Kommentar zum Fall Sami A. Bedrohter Rechtsstaat

Meinung | Bonn · Mit seiner Veranlassung, die Richter in Gelsenkirchen nicht über den Abschiebeflug nach Tunesien zu informieren, hat sich NRW-Integrationsminister Joachim Stamp über den Rechtsstaat gestellt und das Gericht missachtet, sagt GA-Redakteur Nils Rüdel.

 Symbol der Gerechtigkeit : Eine Statue der Justitia mit Augenbinde und Waage in der Hand.

Symbol der Gerechtigkeit : Eine Statue der Justitia mit Augenbinde und Waage in der Hand.

Foto: dpa

Eigentlich ist es selbstverständlich. Jeder Mensch ist vor dem Gesetz gleich. Gerichte kontrollieren die Verwaltung, und ihre Urteile sind umzusetzen. Wem ein Urteil nicht passt, dem stehen Rechtsmittel offen. Das macht den Rechtsstaat aus. Im Fall Sami A. allerdings scheint nichts mehr selbstverständlich. Da legen ausgerechnet zwei Politiker Hand an den Rechtsstaat, die ihn qua Amtseid schützen und bewahren sollen. Joachim Stamp, NRW-Integrationsminister von der selbst ernannten Rechtsstaatspartei FDP, und der CDU-Innenminister in Düsseldorf, Herbert Reul.

Stamp, so das Oberverwaltungsgericht Münster, hat die Richter in Gelsenkirchen hinters Licht geführt. Auf seine Veranlassung hin verschwiegen die Behörden, dass ein Abschiebeflug für A. nach Tunesien bevorstand – obwohl die Richter noch nicht entschieden hatten, ob die Abschiebung legal ist. Als sie das verneinten, war A. weg. Das ist keine clevere Trickserei, wie viele anerkennend meinen. Es ist eine bewusste Missachtung des Gerichts.

Das macht auch Reul, indem er den Richtern praktisch mangelnden Gehorsam gegenüber dem Volkswillen vorwirft. „Richter sollten immer auch im Blick haben, dass ihre Entscheidungen dem Rechtsempfinden der Bevölkerung entsprechen“, sagte er. Das erinnert fatal an Donald Trump, der 2017 gegen die „sogenannten Richter“ wetterte, die seinen Einreise-Bann gestoppt hatten. Der Weg, den Reul hier beschreitet, ist finster und rutschig.

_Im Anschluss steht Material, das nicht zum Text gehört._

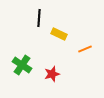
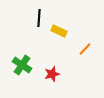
yellow rectangle: moved 3 px up
orange line: rotated 24 degrees counterclockwise
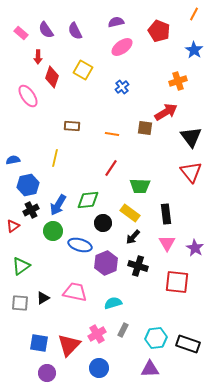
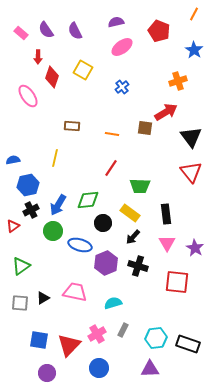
blue square at (39, 343): moved 3 px up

Politik muss sich Gerichten fügen

Nein. Richter entscheiden unabhängig und auf Grundlage von Gesetzen. Die Politik muss sich dem fügen – nicht umgekehrt. Im Fall Sami A. heißt das: Die Abschiebung war rechtswidrig. Punkt. Der Rechtsstaat lässt sich nicht mal eben beiseiteschieben, wenn es gerade opportun ist.

Stamp, Reul und andere mögen aus öffentlichem Druck und dem Motiv heraus handeln, die Bevölkerung vor Leuten wie A. zu schützen. Schließlich geht es um einen Mann, dem die Behörden einen islamistischen Anschlag zutrauen, der sogar Leibwächter des Terrorfürsten Osama bin Laden gewesen sein soll.

Die wenigsten wollen so jemanden hier haben. Und es mag schwer erträglich sein, dass Richter A.s Abschiebung verbieten, weil sie befürchten, er werde in Tunesien gefoltert. Darum muss die Politik aber in einem rechtsstaatlichen Verfahren streiten. Dazu hätte die Bundesregierung etwa die von den Richtern geforderte Versicherung Tunesiens beibringen müssen, dass A. dort keine Folter droht. Dann wäre die Abschiebung vielleicht von Anfang an in Ordnung gewesen.

Die Flüchtlingskrise, vielmehr die zunehmend hysterische Debatte darum, hat bereits schweren Schaden im Land angerichtet. Sie hat unsere Sprache vergiftet, unsere Köpfe verwirrt und unsere Herzen verhärtet. Wir müssen verhindern, dass als Nächstes der Rechtsstaat dran ist.